*PROBLEM DESCRIPTION*
Locate the line that contains "Inspiration", then copy it and all later lines of the data below exactly, through the last one.
*** EXERCISE DATA ***
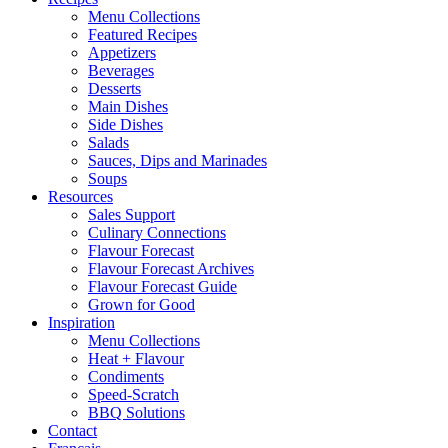
Menu Collections
Featured Recipes
Appetizers
Beverages
Desserts
Main Dishes
Side Dishes
Salads
Sauces, Dips and Marinades
Soups
Resources
Sales Support
Culinary Connections
Flavour Forecast
Flavour Forecast Archives
Flavour Forecast Guide
Grown for Good
Inspiration
Menu Collections
Heat + Flavour
Condiments
Speed-Scratch
BBQ Solutions
Contact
*** End of EXERCISE DATA ***
*FINAL ANSWER*
Inspiration
Menu Collections
Heat + Flavour
Condiments
Speed-Scratch
BBQ Solutions
Contact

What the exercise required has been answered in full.